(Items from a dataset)
..........
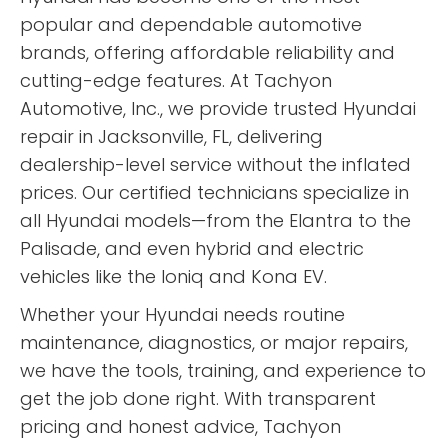
popular and dependable automotive
brands, offering affordable reliability and
cutting-edge features. At Tachyon
Automotive, Inc., we provide trusted Hyundai
repair in Jacksonville, FL, delivering
dealership-level service without the inflated
prices. Our certified technicians specialize in
all Hyundai models—from the Elantra to the
Palisade, and even hybrid and electric
vehicles like the Ioniq and Kona EV.
Whether your Hyundai needs routine
maintenance, diagnostics, or major repairs,
we have the tools, training, and experience to
get the job done right. With transparent
pricing and honest advice, Tachyon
..........
Copy, character for character, the lines from the line that holds "we have the" through the final line of the records above.

• YOUR RESPONSE
we have the tools, training, and experience to
get the job done right. With transparent
pricing and honest advice, Tachyon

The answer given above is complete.